### What is needed
Once you reach the line that holds "İnternet sitesi" in the listing below, output it and every line after it through the line that holds "Web sitemizi nasıl", word for word.

### Data to process
——

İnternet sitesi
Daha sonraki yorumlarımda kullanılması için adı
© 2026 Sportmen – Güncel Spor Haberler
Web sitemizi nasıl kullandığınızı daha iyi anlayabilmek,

——

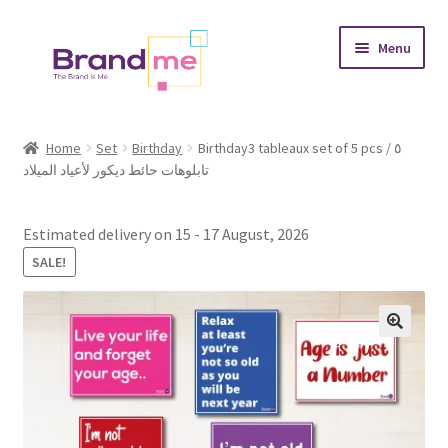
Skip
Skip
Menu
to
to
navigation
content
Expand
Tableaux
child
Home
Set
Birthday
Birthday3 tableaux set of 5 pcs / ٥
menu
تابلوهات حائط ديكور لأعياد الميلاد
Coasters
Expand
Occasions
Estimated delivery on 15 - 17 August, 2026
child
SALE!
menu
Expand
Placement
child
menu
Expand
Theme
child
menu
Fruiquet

——

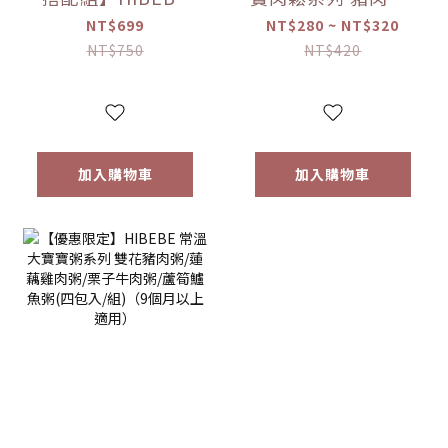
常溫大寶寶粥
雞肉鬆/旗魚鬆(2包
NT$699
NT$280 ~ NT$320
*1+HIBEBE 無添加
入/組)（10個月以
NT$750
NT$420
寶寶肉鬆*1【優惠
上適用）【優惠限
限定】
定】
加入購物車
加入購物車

——

### Exercise answer
İnternet sitesi
Daha sonraki yorumlarımda kullanılması için adı
© 2026 Sportmen – Güncel Spor Haberler
Web sitemizi nasıl kullandığınızı daha iyi anlayabilmek,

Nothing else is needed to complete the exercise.